The country’s manufacturing sector continued to contract in November, but at a pace slower than a month earlier as operating conditions approached stabilization and production rose for the first time since June, an IHS Markit survey revealed on Tuesday.

Poll results showed that the Philippines’ seasonally adjusted Purchasing Managers’ Index (PMI) rose to 49.9 last month from 48.5 in October, which the London-based information provider said signaled a “movement toward stability.”

The latest reading is also the highest since September’s 50.1.

The PMI takes into account new orders, output, employment, suppliers’ delivery time, and stocks.

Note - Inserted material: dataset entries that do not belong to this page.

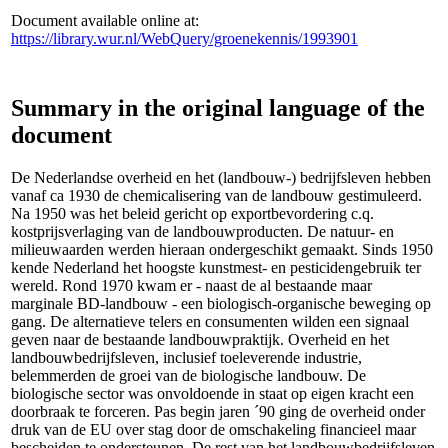
Document available online at:
https://library.wur.nl/WebQuery/groenekennis/1993901
Summary in the original language of the
document
De Nederlandse overheid en het (landbouw-) bedrijfsleven hebben
vanaf ca 1930 de chemicalisering van de landbouw gestimuleerd.
Na 1950 was het beleid gericht op exportbevordering c.q.
kostprijsverlaging van de landbouwproducten. De natuur- en
milieuwaarden werden hieraan ondergeschikt gemaakt. Sinds 1950
kende Nederland het hoogste kunstmest- en pesticidengebruik ter
wereld. Rond 1970 kwam er - naast de al bestaande maar
marginale BD-landbouw - een biologisch-organische beweging op
gang. De alternatieve telers en consumenten wilden een signaal
geven naar de bestaande landbouwpraktijk. Overheid en het
landbouwbedrijfsleven, inclusief toeleverende industrie,
belemmerden de groei van de biologische landbouw. De
biologische sector was onvoldoende in staat op eigen kracht een
doorbraak te forceren. Pas begin jaren ´90 ging de overheid onder
druk van de EU over stag door de omschakeling financieel maar
bescheiden te ondersteunen. De rest van het landbouwbedrijfsleven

Readings above 50 signal an expansion; below that, a contraction.

“The Filipino manufacturing sector showed promising signs of renewed recovery momentum in November as the headline PMI figure neared stabilization,” IHS Markit economist Shreeya Patel said in a report.

“Production rose for the first time since June as foreign demand improved notably from that seen in October,” she added.

According to the report, output volumes increased slightly on the back of the reopening of businesses and marginal reduction in new orders.

Overall demand improved in November. Companies saw the number of new orders placed dip slightly as those from abroad rose moderately on relaxed border restrictions.

Despite the increase in production, IHS Markit reported that unemployment lingered.

“Anecdotal evidence suggested [that] firms had sufficient capacity to meet incoming new orders, and cost-saving pressures led to further cuts in workforces,” the company said.

“That said, the latest fall was the softest in the current period of decline and eased considerably from that seen in October,” it added.

Supply chain disruptions continued in November, while higher raw material and transportation costs led firms to raise total costs.

IHS Markit said the inflation rate of these costs was the fastest since August, adding that businesses were able to partially pass the higher costs to consumers by slightly hiking selling prices.

The report said the 12-month outlook remained positive as developments on a vaccine raised hopes of the coronavirus disease 2019 (Covid-19) pandemic’s end next year. But Patel warned that “the path to recovery may not be smooth.”

“The health of the sector rests on the number of Covid-19 cases and the impact the virus has on the global economy. Whilst vaccine developments look promising, it is still unclear when restrictions will come to a complete end,” she said.